Unsere Ausbildung beim Brandenburgischen Ju-Jutsu Verband e.V (BJJV) fand an drei Wochenenden statt. Wir haben ganz schön geschwitzt, hatten eine Menge Spaß dabei und haben sehr viel gelernt. Es ist eben etwas anderes, intensiv in aufeinanderfolgenden Lehreinheiten von Theorie und Praxis kontinuierlich über ein ganzes Wochenende gefordert zu sein, als an einem normalen Landeslehrgang teilzunehmen. Auf diese Weise stellt sich auch beim müdesten „Ju-Jutsuka“ irgendwann der Lernerfolg ein. Danke, Heiko!

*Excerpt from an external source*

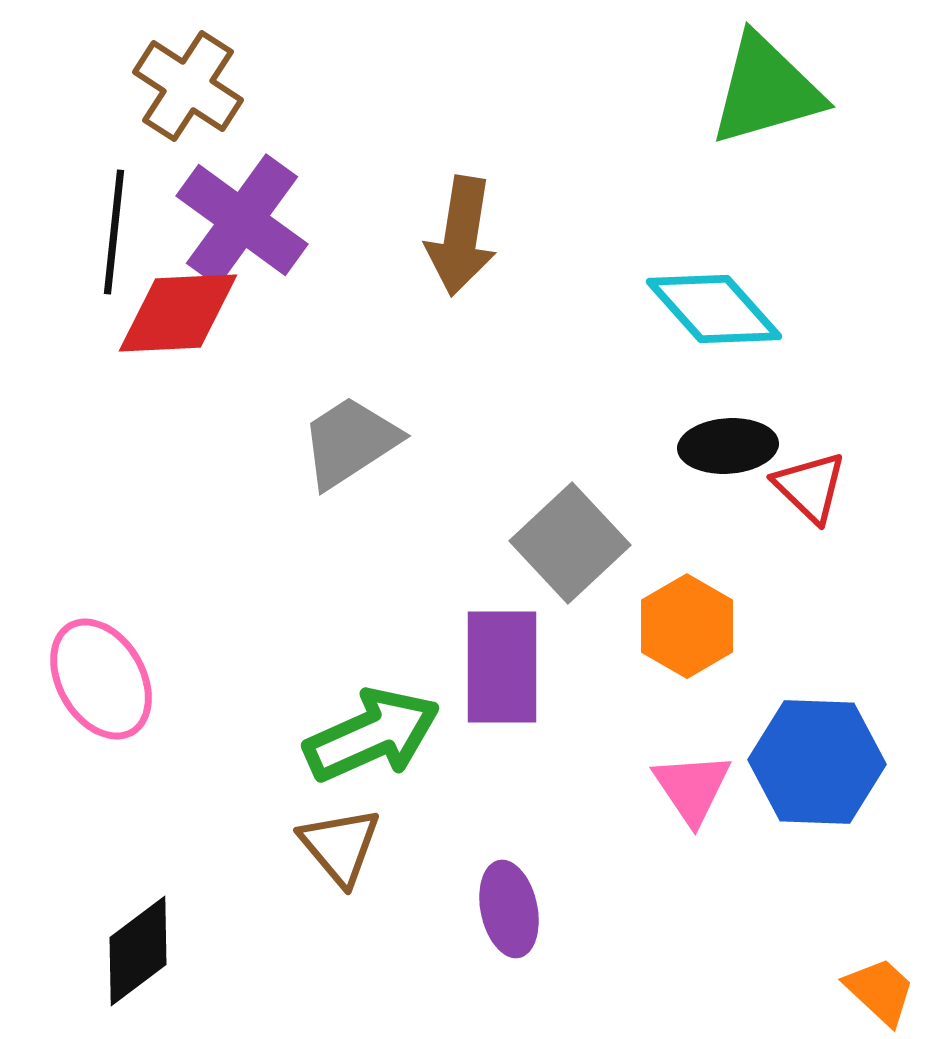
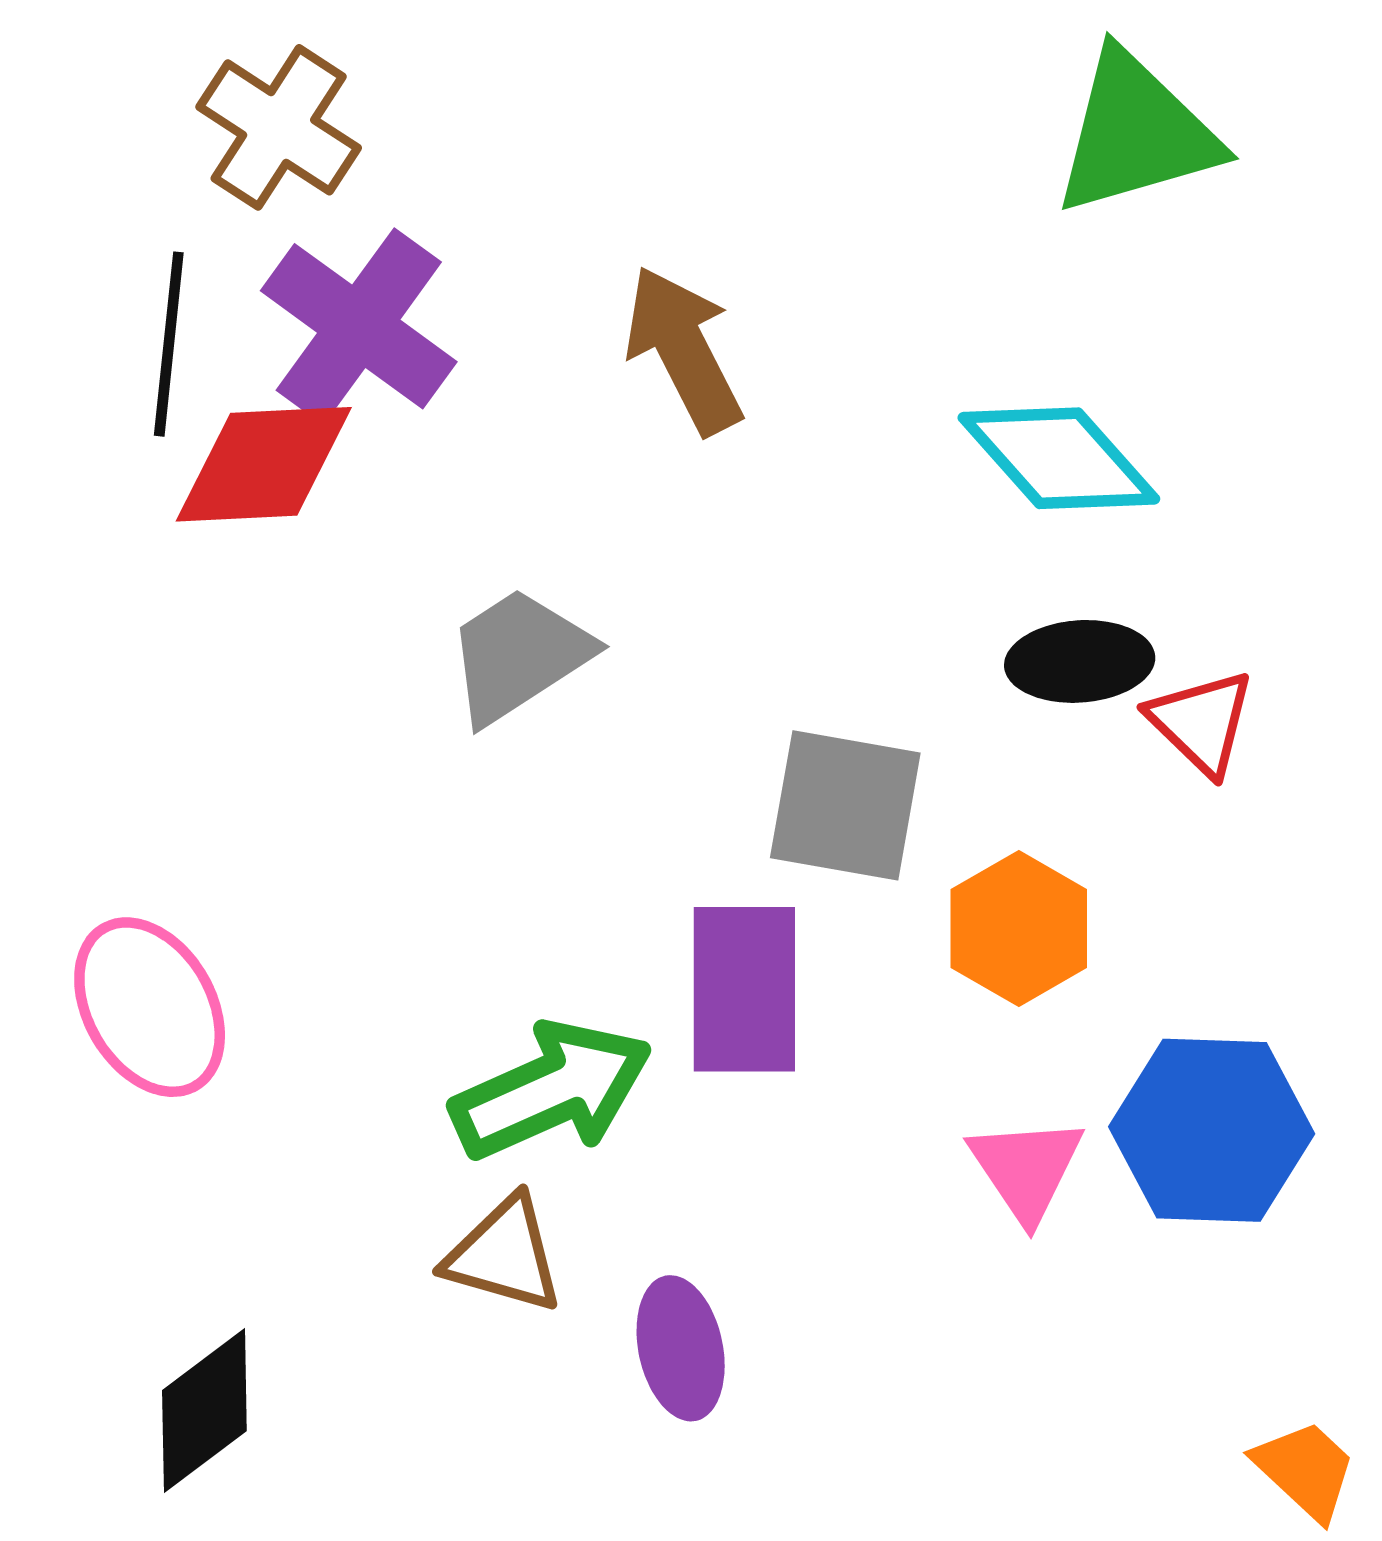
brown arrow: (461, 236) -> (684, 350), turned 144
gray square: (570, 543) -> (845, 805), turned -37
brown triangle: (340, 846) -> (504, 1255), turned -34
purple ellipse: (509, 909) -> (681, 1348), moved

Heiko Schwarz, immer gut gelaunt, hat uns viel abverlangt, war sich aber nie zu schade, alles vor- und mitzumachen. Als Referent-Bildung des Brandenburgischen Ju-Jutsu Verbandes war er für unsere Ausbildung zuständig.

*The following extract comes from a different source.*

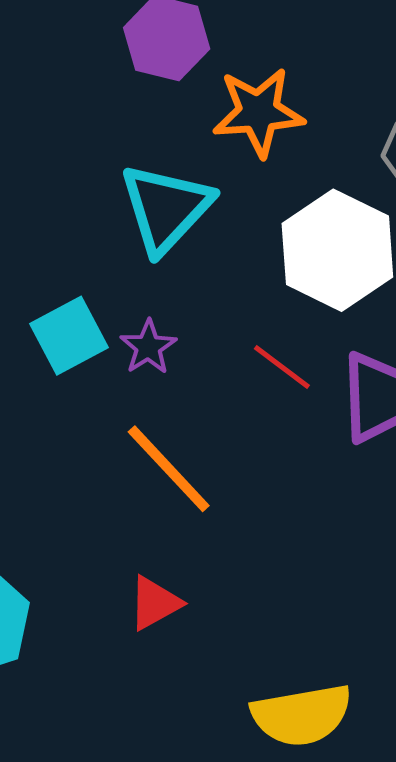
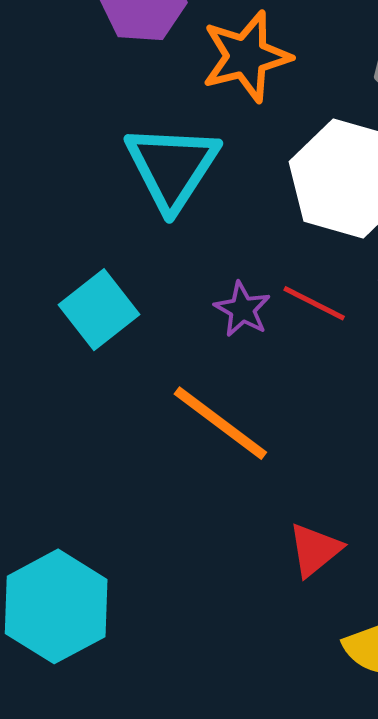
purple star: (148, 347) -> (242, 309), moved
red triangle: (155, 603) -> (315, 550), moved

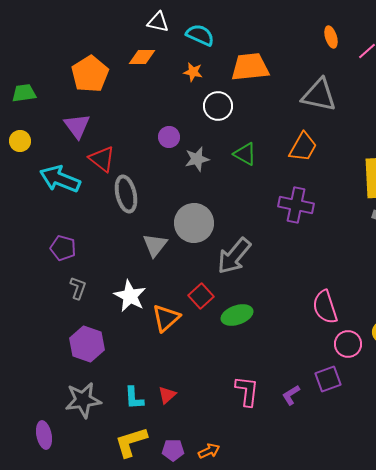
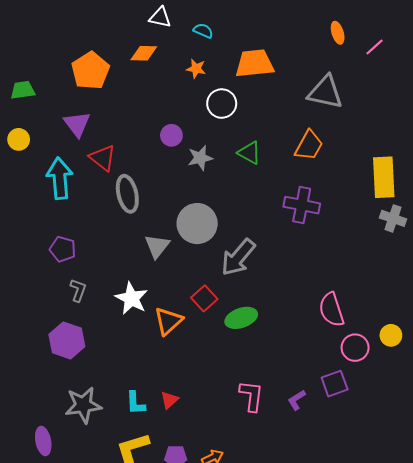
cyan semicircle: (200, 35) -> (203, 31), size x0.7
cyan arrow: (60, 179) -> (60, 178), turned 63
purple hexagon: (87, 344) -> (67, 340), moved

Er hat an drei Wochenenden im September, Oktober und November immer noch Zeit gefunden, uns über das geforderte Curriculum hinaus zusätzliche, sehr praxisorientierte Selbstverteidigungstechniken aus dem Polizeispektrum beizubringen. Die Ausbildung fand also nicht umsonst beim PSV Frankfurt (Oder) in einer Dienststelle der Bundespolizei statt. Sie hat uns wirklich weitergebracht.

Wir wollten alle eine Trainer-C-Lizenz-Ju-Jutsu für den sportartspezifischen Teil des Bereichs Breitensport. Der Jüngste von uns war 19, der Älteste 56 Jahre alt. Eine super Gruppe. Wir alle brachten unsere eigenen Erfahrungen in den zahlreichen Gruppenarbeiten und praktischen Übungen im Unterricht ein, wovon jeweils die Anderen profitieren konnten.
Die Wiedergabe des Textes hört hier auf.